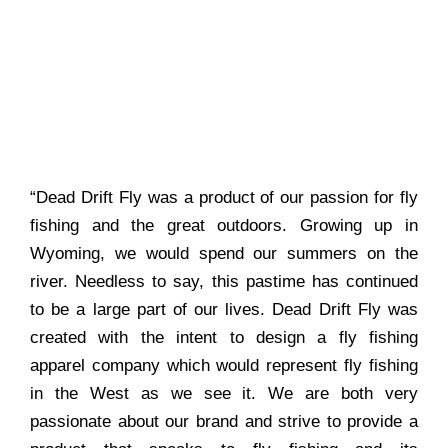
“Dead Drift Fly was a product of our passion for fly
fishing and the great outdoors. Growing up in
Wyoming, we would spend our summers on the
river. Needless to say, this pastime has continued
to be a large part of our lives. Dead Drift Fly was
created with the intent to design a fly fishing
apparel company which would represent fly fishing
in the West as we see it. We are both very
passionate about our brand and strive to provide a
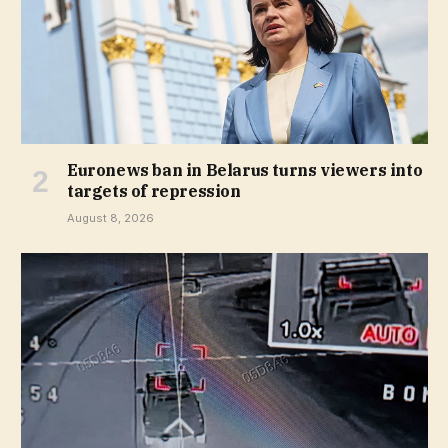
Euronews ban in Belarus turns viewers into
targets of repression
August 8, 2026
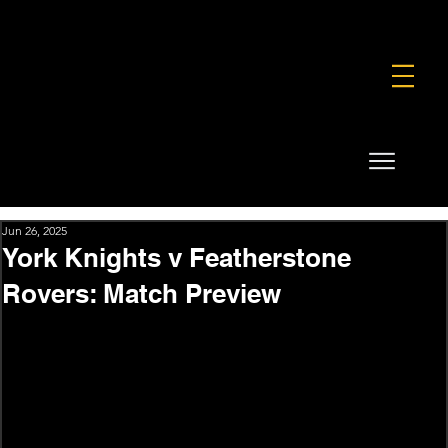
FOUNDATION
COMMERCIAL
SHOP
Jun 26, 2025
York Knights v Featherstone
Rovers: Match Preview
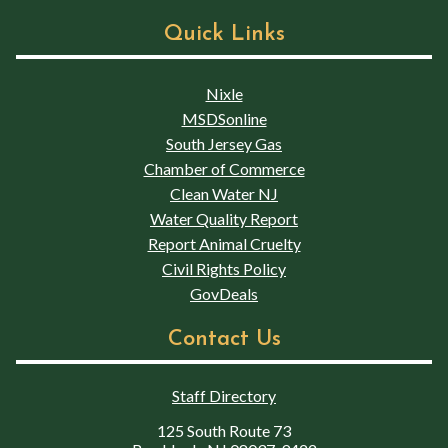
Quick Links
Nixle
MSDSonline
South Jersey Gas
Chamber of Commerce
Clean Water NJ
Water Quality Report
Report Animal Cruelty
Civil Rights Policy
GovDeals
Contact Us
Staff Directory
125 South Route 73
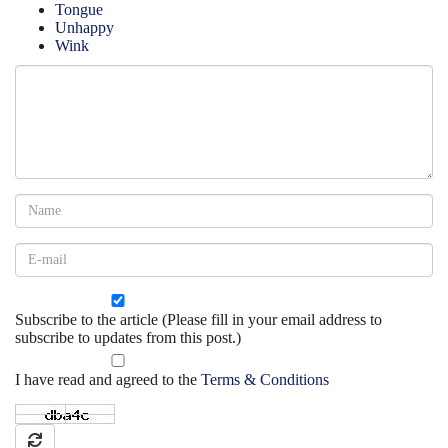
Tongue
Unhappy
Wink
Subscribe to the article (Please fill in your email address to
subscribe to updates from this post.)
I have read and agreed to the
Terms & Conditions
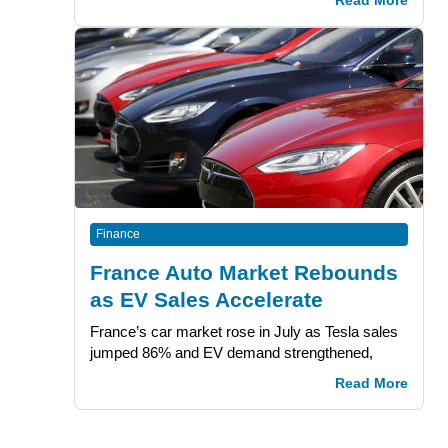
Read More
Finance
France Auto Market Rebounds
as EV Sales Accelerate
France’s car market rose in July as Tesla sales
jumped 86% and EV demand strengthened,
Read More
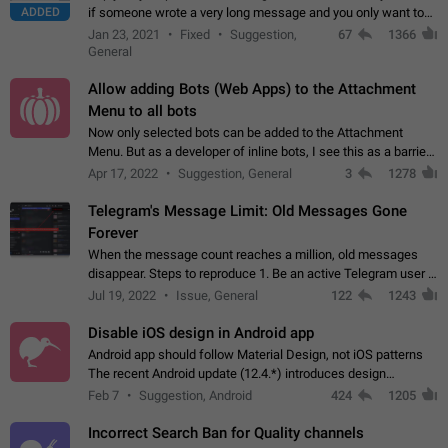
ADDED
if someone wrote a very long message and you only want to
refer to one or two sentences - or even only one or a few
Jan 23, 2021
Fixed
Suggestion,
67
1366
words. If you click on…
General
Allow adding Bots (Web Apps) to the Attachment
Menu to all bots
Now only selected bots can be added to the Attachment
Menu. But as a developer of inline bots, I see this as a barrier
to make telegram a better messenger Let users decide, what
Apr 17, 2022
Suggestion, General
3
1278
they want to see in their…
Telegram's Message Limit: Old Messages Gone
Forever
When the message count reaches a million, old messages
disappear. Steps to reproduce 1. Be an active Telegram user 2.
Wait until the coveted number of incoming/outgoing
Jul 19, 2022
Issue, General
122
1243
messages is reached. 3. Eh, it's…
Disable iOS design in Android app
Android app should follow Material Design, not iOS patterns
The recent Android update (12.4.*) introduces design
elements directly ported from iOS, creating a non-native
Feb 7
Suggestion, Android
424
1205
experience that ignores platform…
Incorrect Search Ban for Quality channels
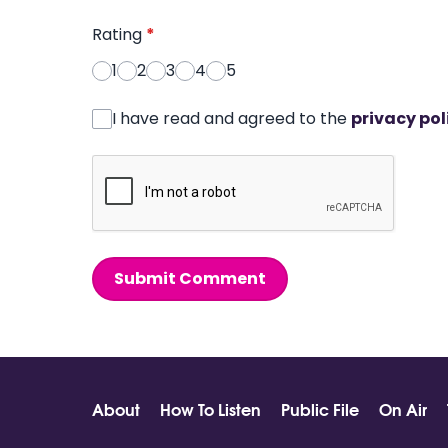
Rating
*
1
2
3
4
5
I have read and agreed to the
privacy pol
Submit Comment
About
How To Listen
Public File
On Air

## TO DO
Which lines above contain "fishing"? Show each of them.

## RESULT OF THE EXERCISE
fishing and the great outdoors. Growing up in
created with the intent to design a fly fishing
apparel company which would represent fly fishing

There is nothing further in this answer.